We're exploring using replacing json with Avro as our data storage format.
Our schema is fairly messy, deeply nested, and has several nullable fields.
I'm writing some code to run a mapreduce step to convert from json to avro
format.
I managed to get a working prototype on a simple schema, and now I'm trying
to use the real schema, and running into a case where a Python prototype
manages to convert a record successfully, while the Java prototype throws
org.apache.avro.AvroTypeException: Expected start-union. Got VALUE_STRING.
Java code:
public void driver() throws Exception {
byte[] encoded = Files.readAllBytes(Paths.get("json_file"));
String string = new String(encoded, StandardCharsets.UTF_8);
Cluster c = deserializer(string, Cluster.getClassSchema());
}
public Cluster deserializer(String value, Schema schema) throws IOException
{
InputStream stream = IOUtils.toInputStream(value);
SpecificDatumReader<Cluster> reader = new SpecificDatumReader<>(schema);
JsonDecoder decoder = DecoderFactory.get().jsonDecoder(schema, stream);
return reader.read(null, decoder);
Python code:
import sys
import json
import avro.schema
from avro.datafile import DataFileReader, DataFileWriter
from avro.io import DatumReader, DatumWriter
schema = avro.schema.parse(open('Cluster.avsc', "rb").read())

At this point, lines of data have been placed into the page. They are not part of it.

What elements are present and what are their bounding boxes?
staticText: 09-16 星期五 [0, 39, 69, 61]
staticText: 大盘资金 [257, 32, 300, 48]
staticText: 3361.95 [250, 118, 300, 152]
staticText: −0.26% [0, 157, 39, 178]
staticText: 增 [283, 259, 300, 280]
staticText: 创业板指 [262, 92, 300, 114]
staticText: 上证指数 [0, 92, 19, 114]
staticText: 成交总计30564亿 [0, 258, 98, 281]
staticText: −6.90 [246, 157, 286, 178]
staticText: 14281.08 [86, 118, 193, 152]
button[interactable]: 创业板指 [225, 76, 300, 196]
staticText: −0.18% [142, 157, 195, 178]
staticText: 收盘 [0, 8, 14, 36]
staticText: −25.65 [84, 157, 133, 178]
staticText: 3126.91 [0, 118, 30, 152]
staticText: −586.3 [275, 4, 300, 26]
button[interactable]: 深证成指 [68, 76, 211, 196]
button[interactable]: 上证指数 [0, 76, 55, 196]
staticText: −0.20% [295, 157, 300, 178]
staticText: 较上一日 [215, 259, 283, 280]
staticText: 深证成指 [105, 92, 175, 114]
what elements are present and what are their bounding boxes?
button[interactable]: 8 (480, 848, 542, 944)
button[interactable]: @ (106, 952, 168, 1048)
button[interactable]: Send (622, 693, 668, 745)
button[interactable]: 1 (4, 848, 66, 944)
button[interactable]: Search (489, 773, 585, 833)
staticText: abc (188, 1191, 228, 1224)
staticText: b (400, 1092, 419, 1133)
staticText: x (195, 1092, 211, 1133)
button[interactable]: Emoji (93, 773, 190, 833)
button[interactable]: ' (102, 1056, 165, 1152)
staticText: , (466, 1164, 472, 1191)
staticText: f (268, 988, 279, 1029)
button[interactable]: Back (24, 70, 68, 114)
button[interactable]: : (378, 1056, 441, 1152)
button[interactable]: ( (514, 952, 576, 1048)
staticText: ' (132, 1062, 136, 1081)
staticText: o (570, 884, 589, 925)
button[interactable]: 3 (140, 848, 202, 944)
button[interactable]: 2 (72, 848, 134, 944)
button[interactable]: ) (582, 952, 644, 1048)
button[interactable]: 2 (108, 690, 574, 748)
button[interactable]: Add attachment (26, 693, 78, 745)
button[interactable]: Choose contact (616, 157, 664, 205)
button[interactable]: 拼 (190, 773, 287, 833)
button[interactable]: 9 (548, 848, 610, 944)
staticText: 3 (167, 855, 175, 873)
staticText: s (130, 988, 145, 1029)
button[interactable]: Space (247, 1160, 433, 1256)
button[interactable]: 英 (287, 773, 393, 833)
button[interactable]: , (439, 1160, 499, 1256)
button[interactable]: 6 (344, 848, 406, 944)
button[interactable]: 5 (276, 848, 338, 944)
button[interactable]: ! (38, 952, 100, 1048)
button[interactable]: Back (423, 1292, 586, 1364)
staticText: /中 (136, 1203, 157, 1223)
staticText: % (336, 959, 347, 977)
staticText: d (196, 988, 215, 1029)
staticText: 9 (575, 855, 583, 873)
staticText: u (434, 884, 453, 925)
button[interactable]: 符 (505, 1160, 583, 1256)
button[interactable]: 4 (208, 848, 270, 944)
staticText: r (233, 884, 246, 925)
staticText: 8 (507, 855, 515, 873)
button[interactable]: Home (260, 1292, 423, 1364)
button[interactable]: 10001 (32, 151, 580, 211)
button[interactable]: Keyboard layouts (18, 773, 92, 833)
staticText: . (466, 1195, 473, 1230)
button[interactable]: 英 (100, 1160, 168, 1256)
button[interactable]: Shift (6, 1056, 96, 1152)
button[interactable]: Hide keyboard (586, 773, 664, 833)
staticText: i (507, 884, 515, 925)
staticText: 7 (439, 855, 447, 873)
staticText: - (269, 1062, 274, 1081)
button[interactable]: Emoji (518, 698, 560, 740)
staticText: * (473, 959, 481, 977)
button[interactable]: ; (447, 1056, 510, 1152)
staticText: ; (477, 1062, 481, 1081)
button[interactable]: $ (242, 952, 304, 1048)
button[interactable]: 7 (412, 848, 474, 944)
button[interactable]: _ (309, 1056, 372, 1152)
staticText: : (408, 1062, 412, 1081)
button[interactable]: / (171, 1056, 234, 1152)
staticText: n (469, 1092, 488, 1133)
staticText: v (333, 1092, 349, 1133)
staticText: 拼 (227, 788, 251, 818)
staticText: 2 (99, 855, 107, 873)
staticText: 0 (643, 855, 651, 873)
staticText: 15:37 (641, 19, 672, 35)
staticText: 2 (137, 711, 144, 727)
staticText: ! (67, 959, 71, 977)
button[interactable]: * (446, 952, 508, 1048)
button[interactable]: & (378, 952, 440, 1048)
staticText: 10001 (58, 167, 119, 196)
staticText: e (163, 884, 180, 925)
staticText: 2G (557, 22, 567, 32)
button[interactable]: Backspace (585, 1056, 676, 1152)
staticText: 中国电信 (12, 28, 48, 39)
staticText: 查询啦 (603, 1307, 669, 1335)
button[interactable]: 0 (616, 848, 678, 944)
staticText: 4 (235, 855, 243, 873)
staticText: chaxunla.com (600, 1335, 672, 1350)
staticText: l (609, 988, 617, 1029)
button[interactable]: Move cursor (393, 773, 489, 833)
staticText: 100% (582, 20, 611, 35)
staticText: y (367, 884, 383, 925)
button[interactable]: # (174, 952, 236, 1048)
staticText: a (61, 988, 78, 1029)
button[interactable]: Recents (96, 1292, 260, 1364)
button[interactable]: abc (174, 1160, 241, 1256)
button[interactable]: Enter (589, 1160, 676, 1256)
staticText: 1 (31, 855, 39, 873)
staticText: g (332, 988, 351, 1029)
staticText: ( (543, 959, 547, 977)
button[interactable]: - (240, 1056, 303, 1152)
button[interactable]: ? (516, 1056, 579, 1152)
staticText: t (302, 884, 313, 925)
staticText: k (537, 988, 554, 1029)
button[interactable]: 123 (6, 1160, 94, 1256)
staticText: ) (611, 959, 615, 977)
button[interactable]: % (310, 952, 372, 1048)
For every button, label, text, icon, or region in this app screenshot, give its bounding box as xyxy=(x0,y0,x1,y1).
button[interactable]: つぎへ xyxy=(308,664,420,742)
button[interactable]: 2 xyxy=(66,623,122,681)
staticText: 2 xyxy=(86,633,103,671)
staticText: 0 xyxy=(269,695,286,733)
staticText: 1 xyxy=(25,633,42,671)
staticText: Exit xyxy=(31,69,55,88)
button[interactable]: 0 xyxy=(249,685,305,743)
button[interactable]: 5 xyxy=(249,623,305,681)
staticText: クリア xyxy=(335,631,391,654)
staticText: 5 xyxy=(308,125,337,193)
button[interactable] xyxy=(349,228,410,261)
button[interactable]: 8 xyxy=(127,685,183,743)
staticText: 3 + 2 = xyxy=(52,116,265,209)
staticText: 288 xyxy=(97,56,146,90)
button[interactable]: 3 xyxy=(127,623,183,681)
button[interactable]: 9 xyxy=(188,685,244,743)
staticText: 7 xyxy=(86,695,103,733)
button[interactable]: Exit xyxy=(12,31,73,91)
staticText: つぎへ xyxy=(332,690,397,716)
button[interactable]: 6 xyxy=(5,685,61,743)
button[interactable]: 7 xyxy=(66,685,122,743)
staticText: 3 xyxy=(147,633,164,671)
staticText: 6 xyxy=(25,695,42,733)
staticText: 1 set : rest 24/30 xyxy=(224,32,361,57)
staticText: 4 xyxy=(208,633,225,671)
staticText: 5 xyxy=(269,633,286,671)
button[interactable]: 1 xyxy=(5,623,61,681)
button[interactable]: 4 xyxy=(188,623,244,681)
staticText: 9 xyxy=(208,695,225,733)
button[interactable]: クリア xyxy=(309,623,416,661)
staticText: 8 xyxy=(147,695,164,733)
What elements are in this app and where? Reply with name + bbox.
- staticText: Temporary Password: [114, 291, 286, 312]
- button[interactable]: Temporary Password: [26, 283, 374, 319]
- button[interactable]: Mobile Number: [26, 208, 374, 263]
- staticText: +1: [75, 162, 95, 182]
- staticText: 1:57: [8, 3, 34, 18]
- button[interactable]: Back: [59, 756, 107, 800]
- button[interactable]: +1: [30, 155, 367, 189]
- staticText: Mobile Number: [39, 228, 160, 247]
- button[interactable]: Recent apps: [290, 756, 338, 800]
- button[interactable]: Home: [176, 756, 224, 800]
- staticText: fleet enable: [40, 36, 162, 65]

rec_writer = DatumWriter(schema)
df_writer = DataFileWriter(open("users.avro", "wb"), rec_writer, schema)
for line in sys.stdin:
cluster_dict = json.loads(data)
df_writer.append(cluster_dict)
df_writer.close()
The input json is untagged. Here's a representative subset:
{
"start_time": 1486000000000,
"total_place_count": 0,
"appliedDemoMdl": false,
"longitude": -99.990911,
"significant_place": null,
"version": "inferencecore-1.123.0",
"end_time": 1486070000000,
"latitude": 11.111182,
}
My main question is why are my two implementations behaving differently? Is
what I'm trying to do not really possible without writing my own object
mapper from the json representation?
Brenden